NFT of First-Ever Tweet, Originally Sold For $2.9 Million, Draws $32,000 Resale Bid In Possible Warning Sign For Music NFTs
Last year, a non-fungible token (NFT) of the first tweet (posted by Twitter founder Jack Dorsey) fetched a staggering $2.9 million. Now, in a possible warning sign for the music industry’s many NFTs and related tie-ups, this same digital asset has drawn a comparatively miniscule $32,000 bid at auction.
One Sina Estavi, CEO of Malaysia-based cryptocurrency company Bridge Oracle, purchased the NFT of Jack Dorsey’s inaugural tweet in March of 2021. Estavi subsequently updated both his Twitter and LinkedIn accounts to reflect that he’s the “owner of the first ever tweet,” which set him back 1630.5826 ETH, then worth $2,915,835.47 but now the equivalent of $5,078,922.38.
(CoinDesk earlier this month charted Estavi’s troubled recent history, as the individual is looking to execute a “comeback after two failed cryptocurrency ventures and nine months in prison,” per the outlet.)
Bearing in mind these details and Estavi’s announcement of the auction – “I decided to sell this NFT ( the world’s first ever tweet ) and donate 50% of the proceeds ( $25 million or more ) to the charity @GiveDirectly” – it appears that the crypto diehard anticipated ample interest in the resale.
And while it seems that the blockchain believer therefore expected to turn a profit on his NFT play – more than a few non-fungible tokens have sold for tremendous sums – prospective buyers have thus far failed to place a bid that’s anywhere near the digital item’s original purchase price.
At the time of this piece’s writing, the auction for Twitter’s first tweet had garnered a top offer of 10.3 ETH (currently $32,084.19). As the listing is on OpenSea (which landed a staggering $13.3 billion valuation towards the start of 2022) and has been the subject of multiple reports, a lack of visibility is presumably not contributing to the underwhelming showing.

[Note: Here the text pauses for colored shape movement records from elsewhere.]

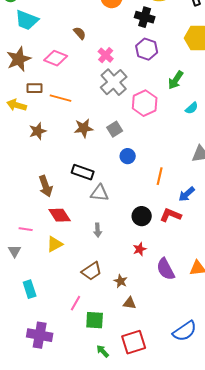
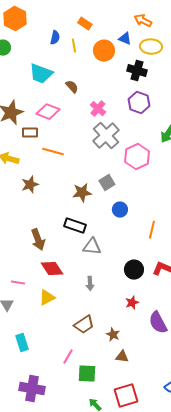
cyan trapezoid: (27, 20) -> (41, 74), moved
brown rectangle: (35, 88) -> (30, 133), moved
brown star: (84, 128) -> (82, 193), moved

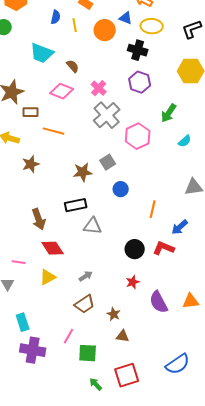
pink diamond: (48, 112) -> (62, 91), moved
black rectangle: (75, 226) -> (76, 205), turned -30
gray arrow: (90, 284) -> (86, 276), moved, turned -120
purple cross: (32, 389) -> (33, 350), moved

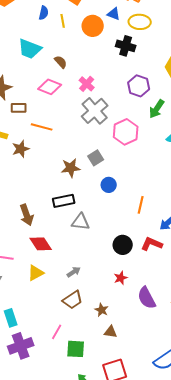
purple hexagon: (140, 82) -> (139, 86), moved
brown star: (31, 164) -> (21, 149), moved
purple cross: (33, 350) -> (21, 346), turned -30

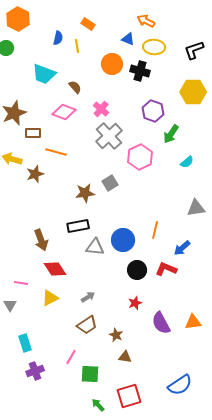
orange circle: (93, 26) -> (112, 64), moved
blue circle: (109, 185) -> (123, 240), moved, size x1.5
purple cross: (21, 346) -> (35, 371), size x0.7

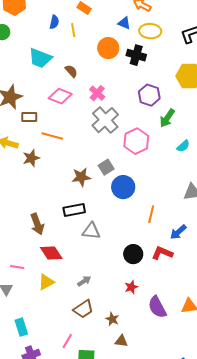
blue circle: (123, 240) -> (123, 187), moved

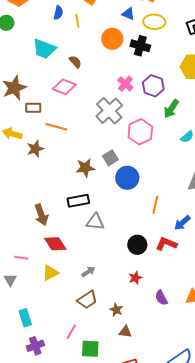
pink cross: (97, 93) -> (125, 84), moved
purple semicircle: (157, 307) -> (161, 298), size x0.7

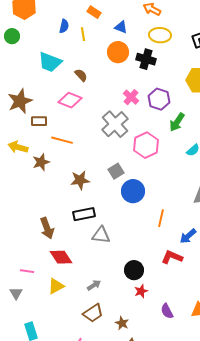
blue triangle: (128, 14) -> (121, 27), moved
brown star: (85, 168) -> (80, 180), moved
black circle: (137, 245) -> (134, 270), moved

Regarding the struggling auction’s implications for the music industry – in coordination with other high-profile NFT-sale failures – it’s worth noting that the major labels have invested in and/or partnered with all manner of non-fungible token businesses.
Universal Music, for instance, is preparing to roll out Bob Dylan and Miles Davis NFTs and has inked a deal with a platform called Curio to debut different tokens yet. Sony Music cashed in on the NFT craze with a Baby Shark digital-asset auction, whereas Warner Music’s long list of NFT agreements encompasses pacts with the likes of POAP, Genies (the “official avatar and digital goods NFT provider” for both UMG and WMG), OneOf, Blockparty, and Dapper Labs.
Throughout the broader music industry, Coachella, Primary Wave, Death Row Records owner Snoop Dogg, Jay-Z, David Guetta, the Recording Academy, YouTube, Live Nation, BTS agency Hybe, and Dillon Francis have looked to secure a slice of the lucrative NFT pie.
Needless to say, it’ll be interesting to see whether these moves pay off – especially for novelty NFTs without any real-world uses or relevance. Lifetime Coachella passes would likely have sold for large sums even if they weren’t auctioned as NFTs, for example, but the true value of the rights to a computer-generated photo are far less certain, particularly in a badly sagging economy.